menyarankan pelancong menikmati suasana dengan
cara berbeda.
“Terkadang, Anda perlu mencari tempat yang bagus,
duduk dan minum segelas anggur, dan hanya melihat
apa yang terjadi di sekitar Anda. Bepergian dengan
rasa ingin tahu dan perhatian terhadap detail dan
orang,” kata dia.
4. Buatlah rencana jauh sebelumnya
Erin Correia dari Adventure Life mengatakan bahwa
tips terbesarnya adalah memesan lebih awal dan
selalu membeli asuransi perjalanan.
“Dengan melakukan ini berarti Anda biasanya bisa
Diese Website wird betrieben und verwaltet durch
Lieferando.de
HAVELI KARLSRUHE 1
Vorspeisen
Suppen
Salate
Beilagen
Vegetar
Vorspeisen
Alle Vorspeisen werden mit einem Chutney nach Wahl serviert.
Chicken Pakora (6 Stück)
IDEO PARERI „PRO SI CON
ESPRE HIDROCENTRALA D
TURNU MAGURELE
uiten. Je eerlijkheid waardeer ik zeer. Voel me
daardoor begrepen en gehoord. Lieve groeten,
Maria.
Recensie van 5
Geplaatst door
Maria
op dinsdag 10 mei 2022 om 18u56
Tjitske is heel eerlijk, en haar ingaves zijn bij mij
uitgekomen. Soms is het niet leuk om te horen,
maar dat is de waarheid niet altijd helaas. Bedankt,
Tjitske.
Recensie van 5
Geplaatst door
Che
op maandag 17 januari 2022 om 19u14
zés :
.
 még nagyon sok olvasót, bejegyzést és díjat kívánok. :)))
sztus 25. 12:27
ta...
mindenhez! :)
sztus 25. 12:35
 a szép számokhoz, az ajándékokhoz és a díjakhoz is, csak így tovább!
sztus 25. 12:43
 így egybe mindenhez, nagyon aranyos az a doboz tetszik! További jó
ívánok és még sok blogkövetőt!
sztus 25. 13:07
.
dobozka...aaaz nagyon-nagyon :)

==

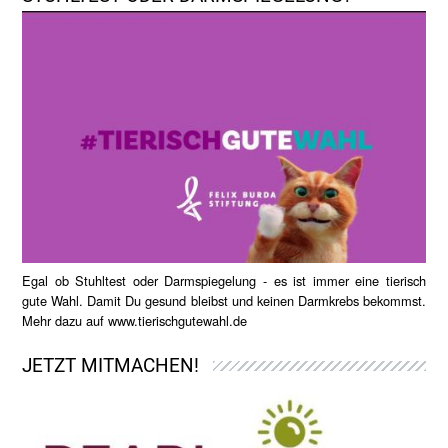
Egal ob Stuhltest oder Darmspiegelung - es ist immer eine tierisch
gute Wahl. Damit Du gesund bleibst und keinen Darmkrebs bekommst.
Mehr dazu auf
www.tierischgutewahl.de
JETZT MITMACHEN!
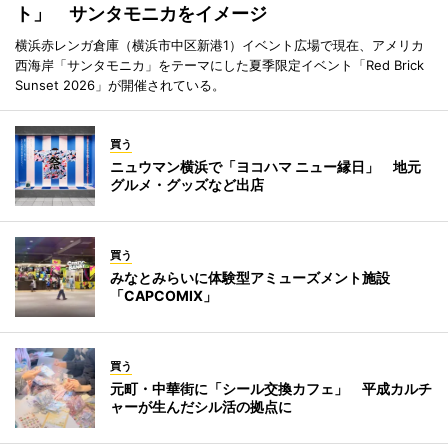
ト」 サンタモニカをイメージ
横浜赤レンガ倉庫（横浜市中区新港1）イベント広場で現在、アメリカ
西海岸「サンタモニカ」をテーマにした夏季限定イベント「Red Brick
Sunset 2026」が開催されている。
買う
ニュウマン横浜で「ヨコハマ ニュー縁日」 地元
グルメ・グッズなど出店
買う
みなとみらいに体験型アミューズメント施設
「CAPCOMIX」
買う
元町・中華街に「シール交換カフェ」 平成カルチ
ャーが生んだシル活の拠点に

▶ **TASK ITEM**:
From the entries above, write out only the lines starting at the line that holds "menyarankan pelancong menikmati" and ending at the line that holds "sztus 25. 12:35", keeping both and matching them exactly.

▶ **ANSWER AREA**:
menyarankan pelancong menikmati suasana dengan
cara berbeda.
“Terkadang, Anda perlu mencari tempat yang bagus,
duduk dan minum segelas anggur, dan hanya melihat
apa yang terjadi di sekitar Anda. Bepergian dengan
rasa ingin tahu dan perhatian terhadap detail dan
orang,” kata dia.
4. Buatlah rencana jauh sebelumnya
Erin Correia dari Adventure Life mengatakan bahwa
tips terbesarnya adalah memesan lebih awal dan
selalu membeli asuransi perjalanan.
“Dengan melakukan ini berarti Anda biasanya bisa
Diese Website wird betrieben und verwaltet durch
Lieferando.de
HAVELI KARLSRUHE 1
Vorspeisen
Suppen
Salate
Beilagen
Vegetar
Vorspeisen
Alle Vorspeisen werden mit einem Chutney nach Wahl serviert.
Chicken Pakora (6 Stück)
IDEO PARERI „PRO SI CON
ESPRE HIDROCENTRALA D
TURNU MAGURELE
uiten. Je eerlijkheid waardeer ik zeer. Voel me
daardoor begrepen en gehoord. Lieve groeten,
Maria.
Recensie van 5
Geplaatst door
Maria
op dinsdag 10 mei 2022 om 18u56
Tjitske is heel eerlijk, en haar ingaves zijn bij mij
uitgekomen. Soms is het niet leuk om te horen,
maar dat is de waarheid niet altijd helaas. Bedankt,
Tjitske.
Recensie van 5
Geplaatst door
Che
op maandag 17 januari 2022 om 19u14
zés :
.
 még nagyon sok olvasót, bejegyzést és díjat kívánok. :)))
sztus 25. 12:27
ta...
mindenhez! :)
sztus 25. 12:35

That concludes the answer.